Nowhere in the entire article does the word ‘socialism’ or ‘socialist’ appear. I wonder why? The mainstream media are a joke.

Trying to argue with a socialist about Venezuela

41 comments to “Why is Venezuela on the brink” asks Sky News

  • Paul Marks

    Correct Perry – it is nothing to do with “mismanagement” it is the very idea that the government can “manage” the economy (decide on prices and so on) that is wrong.

    As for “kleptocracy” – for once I must spring to the DEFENCE of the left, there is no real evidence that the problem in Venezuela is the ex bus driver who is President stealing lots of money and living a life of luxury. Even if he is leading a life of luxury (bathing in vintage wine every night and so on) that would not undermine a nation of millions of people.

    The mainstream electronic media (such as Sky News) in this country is rotten to the core – and by law. For example, if even a moderately conservative station such as Fox News (and anyone thinks that FNC is any way “extreme” has never watched it) would not be legally possible in this country – the government forbids even mildly conservative television and radio stations.

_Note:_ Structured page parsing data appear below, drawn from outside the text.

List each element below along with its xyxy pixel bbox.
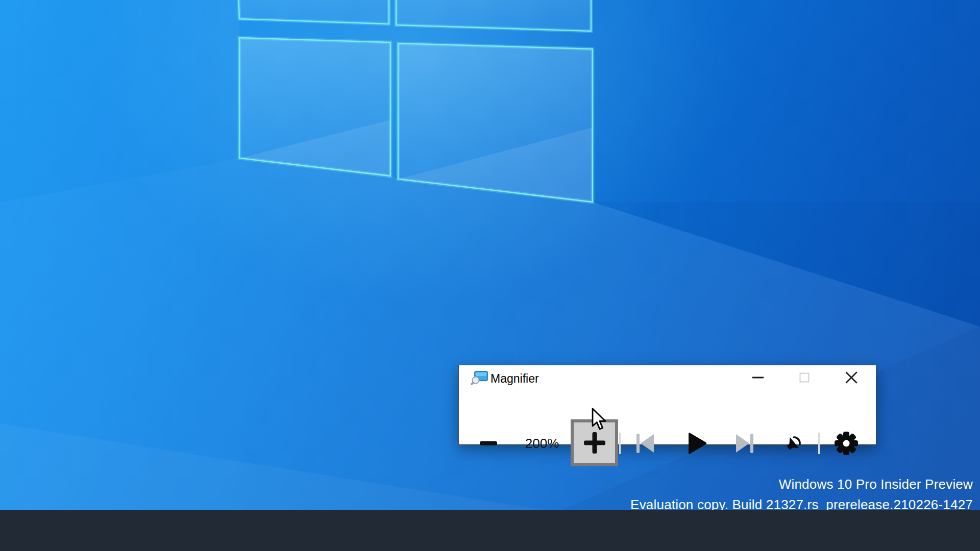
close-icon bbox=[845, 371, 857, 384]
toolbar-separator bbox=[619, 433, 621, 454]
settings-button[interactable] bbox=[833, 430, 860, 457]
next-sentence-button[interactable] bbox=[732, 432, 756, 455]
minimize-icon bbox=[752, 376, 764, 379]
reading-voice-button[interactable] bbox=[780, 430, 807, 457]
magnifier-titlebar[interactable]: Magnifier bbox=[459, 365, 876, 390]
play-icon bbox=[687, 432, 708, 455]
plus-icon bbox=[582, 431, 607, 455]
magnifier-app-icon bbox=[470, 370, 488, 386]
zoom-out-button[interactable] bbox=[474, 433, 503, 454]
gear-icon bbox=[833, 430, 860, 457]
screen: Windows 10 Pro Insider Preview Evaluatio… bbox=[0, 0, 980, 551]
play-reading-button[interactable] bbox=[685, 431, 709, 456]
magnifier-window: Magnifier bbox=[458, 365, 876, 445]
watermark-edition: Windows 10 Pro Insider Preview bbox=[779, 477, 973, 492]
toolbar-separator bbox=[818, 433, 820, 454]
minimize-button[interactable] bbox=[741, 365, 775, 390]
magnifier-toolbar: 200% bbox=[459, 390, 876, 445]
zoom-level-value: 200% bbox=[512, 435, 572, 452]
maximize-icon bbox=[799, 372, 810, 383]
taskbar: Collection Book 10:07 AM 2/27/2021 bbox=[0, 510, 980, 551]
minus-icon bbox=[479, 441, 498, 446]
previous-sentence-button[interactable] bbox=[634, 432, 657, 455]
skip-back-icon bbox=[635, 433, 656, 454]
speaker-icon bbox=[780, 430, 807, 457]
window-title: Magnifier bbox=[491, 372, 539, 385]
skip-forward-icon bbox=[733, 433, 755, 454]
mouse-cursor bbox=[591, 408, 609, 431]
maximize-button[interactable] bbox=[788, 365, 821, 390]
close-button[interactable] bbox=[835, 365, 868, 390]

    So we get rubbish such as blaming the collapse of Venezuela on “mismanagement” and “kleptocracy”.

  • Chip

    “Thanks Hugo Chavez for showing that the poor matter and wealth can be shared. He made massive contributions to Venezuela & a very wide world.” – Jeremy Corbyn

    Corbyn would win an election held today.
    https://www.google.ca/amp/www.mirror.co.uk/news/politics/uk-politics-poll-tracker-2017-10266121.amp

  • Paul Marks

    However, one should not just blame the mix of Keynesianism and socialism that is the governing doctrine of Venezuela (the one virtue of Karl Marx as an economist was that he mocked the Monetary Cranks who later generations were to come to call “Keynesians” although the demented doctrines spread by J.M. Keynes existed long before Keynes was born), but post World War II Marxists (such as P. Straffa) started to mix Keynesianism and Marxism – both doctrines are false, but their falseness does not cancel out – it compounds) – there is much older stuff at work.

    The idea that government should decide “fair” prices and wages is very widespread – and it goes back to the late Roman Empire and beyond. There has always been a faction of the Roman Catholic Church (not all of it – but a very important faction) that has fallen for this nonsense – for example the priests who advised Charlemagne believed in this stuff, so he brought back the price controls of the late Roman Empire (helping to PREVENT economic revival).

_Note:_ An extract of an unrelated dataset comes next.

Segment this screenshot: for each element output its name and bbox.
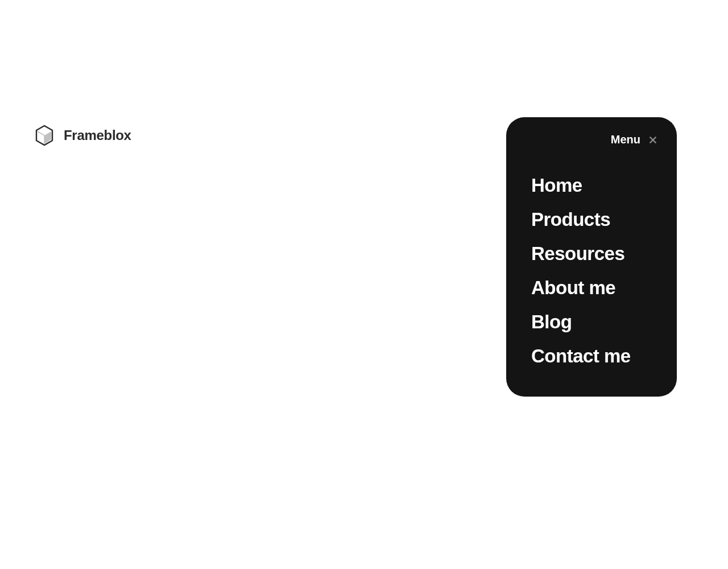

    I recently reread (reread because I found I had forgotten what they actually say) some the Encyclicals of Pope Leo XIII (perhaps the most well known Pope in regard to his political writings). The 1888 one on Freedom of Speech and Freedom of Religion I did not understand – it was as unclear as the sort of philosophy that is now popular in universities (I sometimes think that one reason that philosophers such as Thomas Reid and Harold Prichard are no longer popular in universities is because they spoke and wrote plainly – rather than in the academic language that seems to be designed to OBSCURE the opinions of the writers who use it), I am certainly not saying that Pope Leo XIII was trying to obscure anything (the fault may well be mine – my semi senile brain), but I have to report that after reading the Encylical I have no idea whether Pope Leo XIII supported Freedom of Speech and Freedom of Religion or not – I just do not know.

    However, I could understand his famous 1891 Encyclical – and it fell apart in the first paragraph. The talk of capitalism “impoverishing” the population – in 1891 when living standards had never been higher, and the talk of capitalism leading to moral degeneracy. Again in 1891? How was it more morally degenerate than say 1791? or 1691? or 1591? or 1491?

    I am sometimes accused of not being the most tolerant of people, although all I ask is that someone speaks plainly and is prepared to stand to-the-death for the truth of what they say. And really that is not all that much to ask, us humans being mortal anyway, we are not elves or fairy folk – if we are not killed we just fell apart in the process of ageing. But I do not raise this matter to have a temper tantrum about a document published in 1891 – such writings are still important today.

    It must remembered that in Venezuela and many other countries around the world the teachings of the Roman Catholic Church are the basic ALTERNATIVE to Marxism (although Marxist influence in the Church has grown, especially from the 1960s, it is NOT true to say that the Roman Catholic Church is controlled by Marxists – the truth is a lot more complicated than that). So when the teachings of even Pope Leo XIII are filled with libels (not too strong a word) against capitalism the well is poisoned – the well of the alternative to Marxism in so many countries.

    Let us imagine things going well in Venezuela and the opposition winning – that would be no good if the opposition carried on the wild “Social Justice” spending of the government, and the “fair prices” and “just wages” nonsense.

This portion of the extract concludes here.